With the majestic batsman clobbering both Davidson and McKenzie out of the attack, England needed just 130 more runs in two hours with nine wickets in hand.

At this stage Benaud considered his options which were limited at best. He knew if he were to go for victory then all out attack was the only way out. He was backed by both his trusted seniors, Harvey and Wally Grout.

The leg spin of Simpson was introduced with Dexter promptly carting him for 21 off one over. But still attacking fields were being maintained.

England's pace bowlers had created the rough which Benaud now sought to exploit just as planned the previous evening. There were five left-handers in the England batting line up but the main stumbling blocks would be Dexter and May.

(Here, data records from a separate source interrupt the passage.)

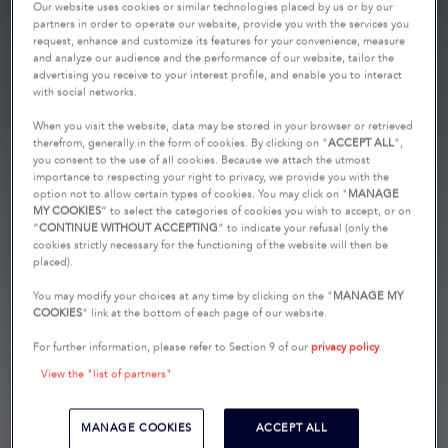
Our website uses cookies or similar technologies placed by us or by our
partners in order to operate our website, provide you with the services you
request, enhance and customize its features for your convenience, measure
and analyze our audience and the performance of our website, tailor the
advertising you receive to your interest profile, and enable you to interact
with social networks.
When you visit the website, data may be stored in your browser or retrieved
therefrom, generally in the form of cookies. By clicking on "
ACCEPT ALL
",
you consent to the use of all cookies. Because we attach the utmost
importance to respecting your right to privacy, we provide you with the
option not to allow certain types of cookies. You may click on "
MANAGE
MY COOKIES
” to select the categories of cookies you wish to accept, or on
“
CONTINUE WITHOUT ACCEPTING
” to indicate your refusal (only the
cookies strictly necessary for the functioning of the website will then be
placed).
You may modify your choices at any time by clicking on the "
MANAGE MY
COOKIES
" link at the bottom of each page of our website.
For further information, please refer to Section 9 of our
privacy policy
.
View the "list of partners"
MANAGE COOKIES
ACCEPT ALL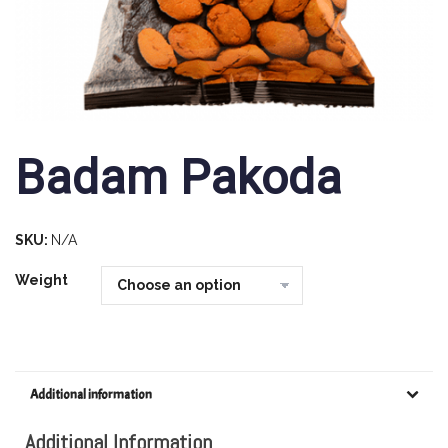
Badam Pakoda
SKU:
N/A
Weight
Additional information
Additional Information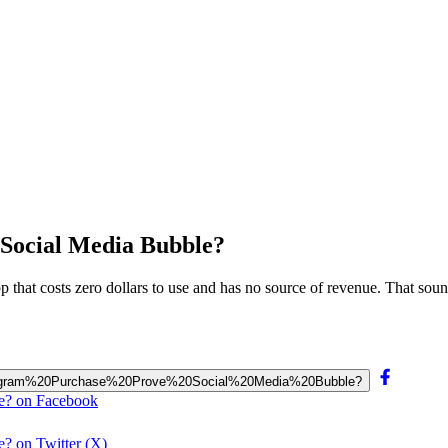
 Social Media Bubble?
 that costs zero dollars to use and has no source of revenue. That soun
0Instagram%20Purchase%20Prove%20Social%20Media%20Bubble?
le? on Facebook
e? on Twitter (X)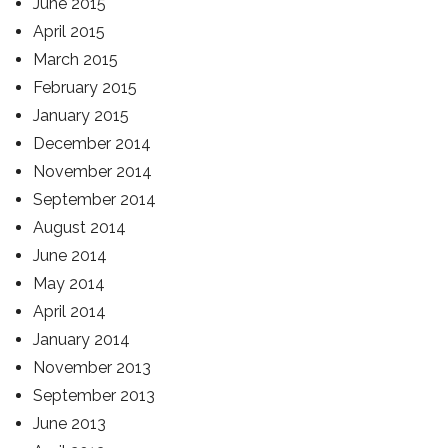
June 2015
April 2015
March 2015
February 2015
January 2015
December 2014
November 2014
September 2014
August 2014
June 2014
May 2014
April 2014
January 2014
November 2013
September 2013
June 2013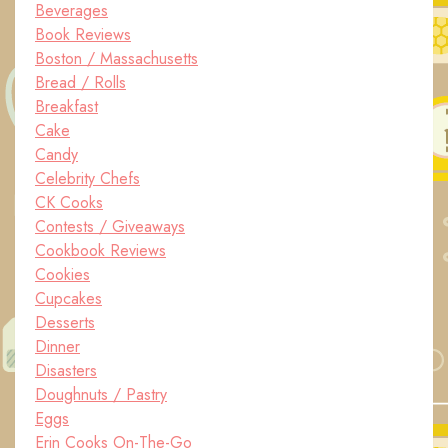
Beverages
Book Reviews
Boston / Massachusetts
Bread / Rolls
Breakfast
Cake
Candy
Celebrity Chefs
CK Cooks
Contests / Giveaways
Cookbook Reviews
Cookies
Cupcakes
Desserts
Dinner
Disasters
Doughnuts / Pastry
Eggs
Erin Cooks On-The-Go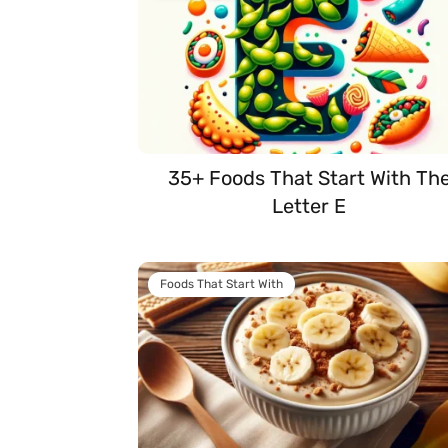
35+ Foods That Start With Th
Letter E
Foods That Start With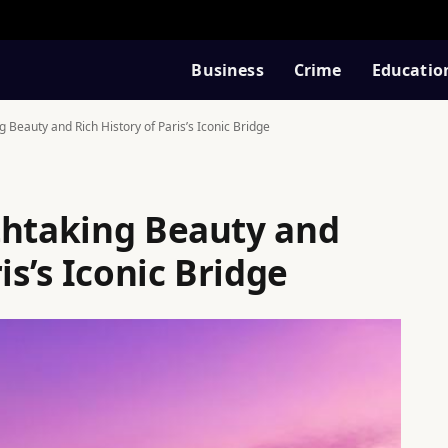
Business
Crime
Educatio
 Beauty and Rich History of Paris’s Iconic Bridge
thtaking Beauty and
is’s Iconic Bridge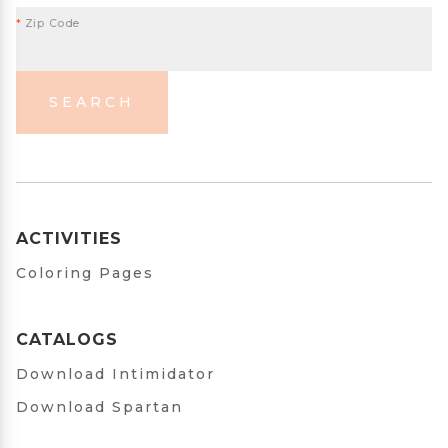
*
Zip Code
SEARCH
ACTIVITIES
Coloring Pages
CATALOGS
Download Intimidator
Download Spartan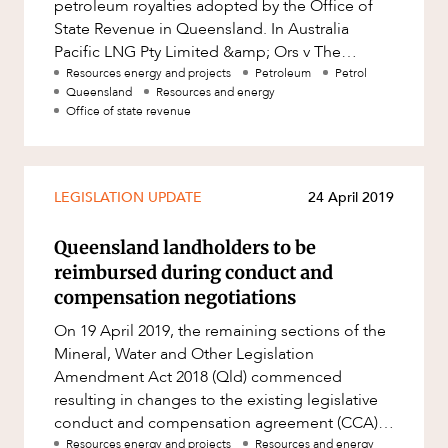
petroleum royalties adopted by the Office of
State Revenue in Queensland. In Australia
Pacific LNG Pty Limited &amp; Ors v The
Treasurer &amp; Ors [2019] QSC 132,
Resources energy and projects
Petroleum
Petrol
Queensland
Resources and energy
Office of state revenue
LEGISLATION UPDATE
24 April 2019
Queensland landholders to be
reimbursed during conduct and
compensation negotiations
On 19 April 2019, the remaining sections of the
Mineral, Water and Other Legislation
Amendment Act 2018 (Qld) commenced
resulting in changes to the existing legislative
conduct and compensation agreement (CCA)
negotiation process and reimbursement mo
Resources energy and projects
Resources and energy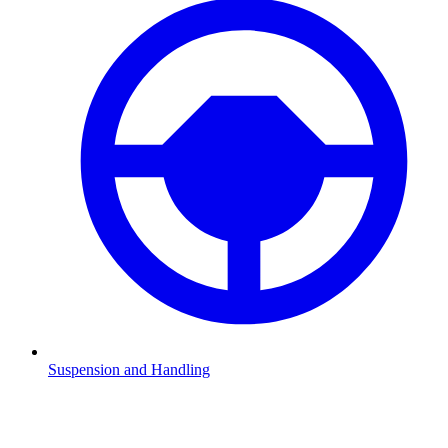
Suspension and Handling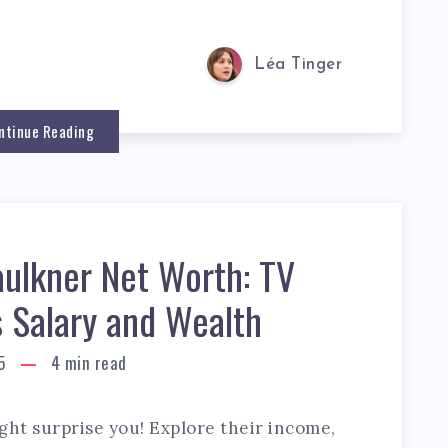
Léa Tinger
ntinue Reading
aulkner Net Worth: TV
s Salary and Wealth
5
4
min read
ght surprise you! Explore their income,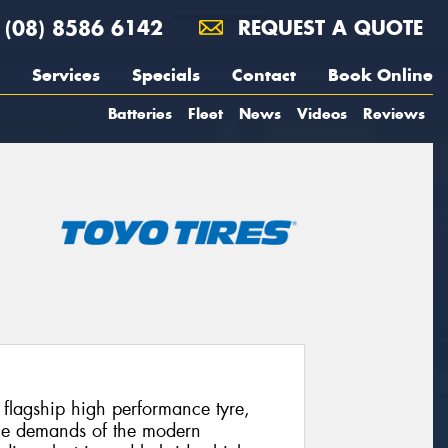
(08) 8586 6142
REQUEST A QUOTE
Services
Specials
Contact
Book Online
Batteries
Fleet
News
Videos
Reviews
’ flagship high performance tyre,
 the demands of the modern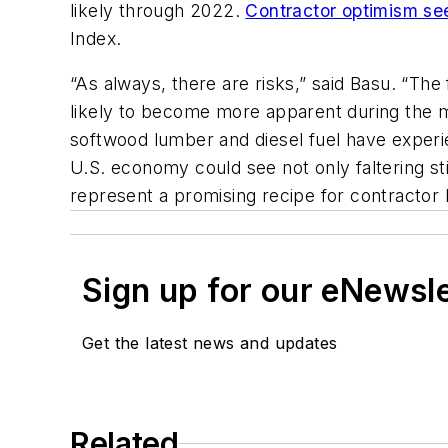
likely through 2022.
Contractor optimism se
Index.
“As always, there are risks,” said Basu. “Th
likely to become more apparent during the mo
softwood lumber and diesel fuel have experi
U.S. economy could see not only faltering sti
represent a promising recipe for contractor h
Sign up for our eNewsl
Get the latest news and updates
Related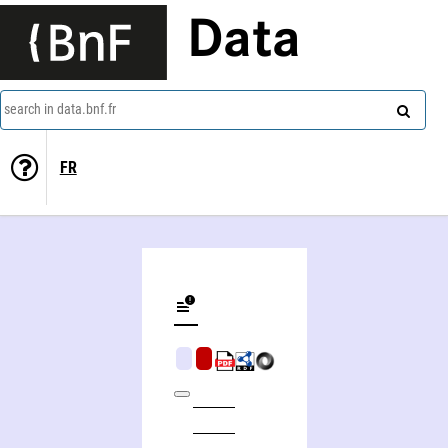
Data
search in data.bnf.fr
FR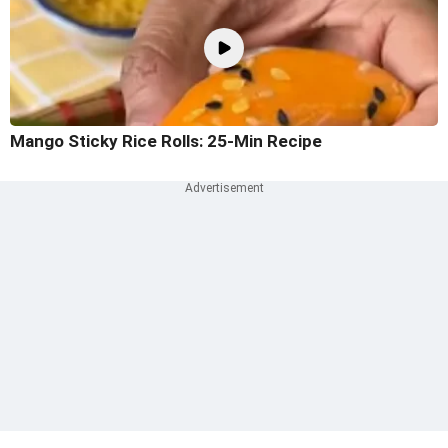
Mango Sticky Rice Rolls: 25-Min Recipe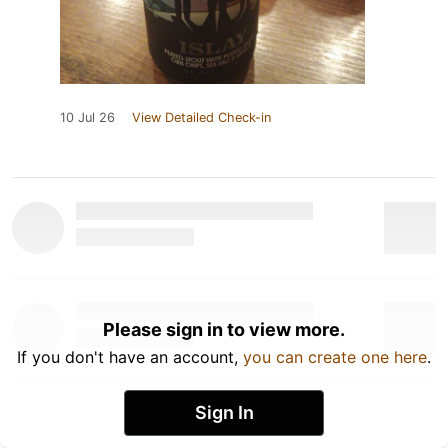
10 Jul 26
View Detailed Check-in
Please sign in to view more.
If you don't have an account,
you can create one here
.
Sign In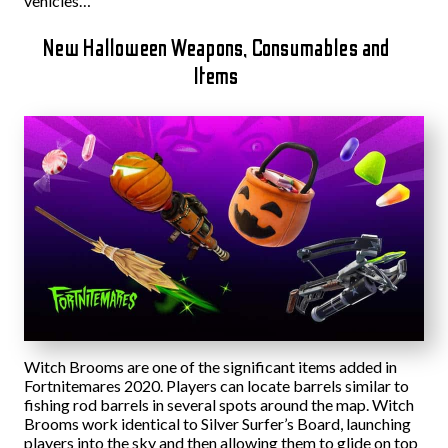
vehicles…”
New Halloween Weapons, Consumables and
Items
Witch Brooms are one of the significant items added in
Fortnitemares 2020. Players can locate barrels similar to
fishing rod barrels in several spots around the map. Witch
Brooms work identical to Silver Surfer’s Board, launching
players into the sky and then allowing them to glide on top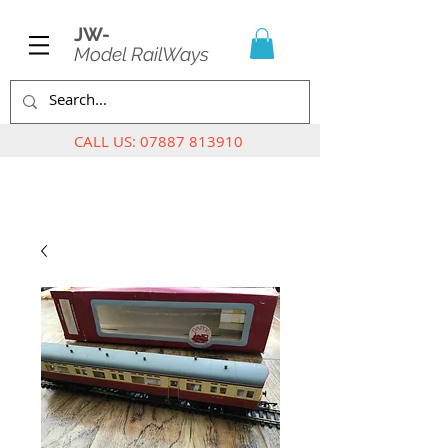
JW-
Model RailWays
CALL US:
07887 813910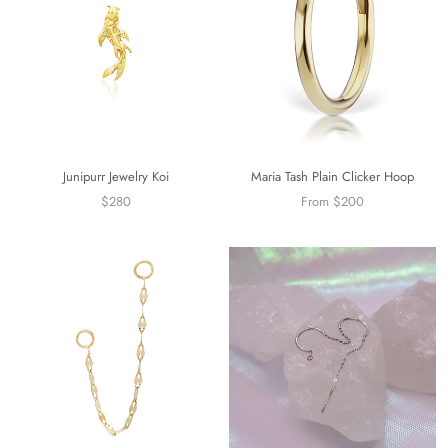
Junipurr Jewelry Koi
Maria Tash Plain Clicker Hoop
$280
From $200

Benaud figured if he could tie down Dexter, the batsmen might be induced into making a foolish stroke. After failing to score off the first five balls, Dexter tried to cut the sixth of the over only to feather a catch behind. Grout leaped in glee, Benaud whirled round in appeal, all the Aussies in the field went up in joy. They knew they had made the first breach-Dexter c. Grout b. Benaud 76 (14 fours and one 6 in 84 minutes) at 150 for 2.

May defended the first ball he faced from Benaud's next over but was bowled round his legs from the rough from the second while attempting a sweep-out for a duck and Benaud now raised Aussie hopes sky-high.

Brian Close was another batsman whom Benaud feared could take the match away. The left-hander decided the best way out would be to go for all-out attack and he carted Benaud over long on for six. A quick 20 could turn the match England's way. But Close got carried away and he top edged the rampant Aussie captain to be caught at square leg for 8 at 158 for 4.

At the other end, opener Raman Subba Row was grimly hanging on. But one short of his 50 and the ball before the tea break he too fell to Benaud who had now taken four wickets in 19 balls. At the interval England needed 93 runs in 85 minutes, but with only five wickets in hand. The Aussies had now taken the upper hand.

England's hopes rested with Ken Barrington and wicket-keeper John Murray. Ken Mackay, bowling in pain with a leg injury trapped Barrington in front shortly after the break and then Benaud snapped up Murray.

England's tail was not allowed to wag and when Davidson knocked out Statham's off stump with just 20 minutes of play left, England had collapsed to 201, the last nine wickets going down for 51.

Benaud finished with 6 for 70 and with Australia leading 2-1 and just one Test to go (it would be drawn), the Ashes would stay with Australia.

It was just reward for the captain's courageous tactics on the final day when he never once wavered from his plan.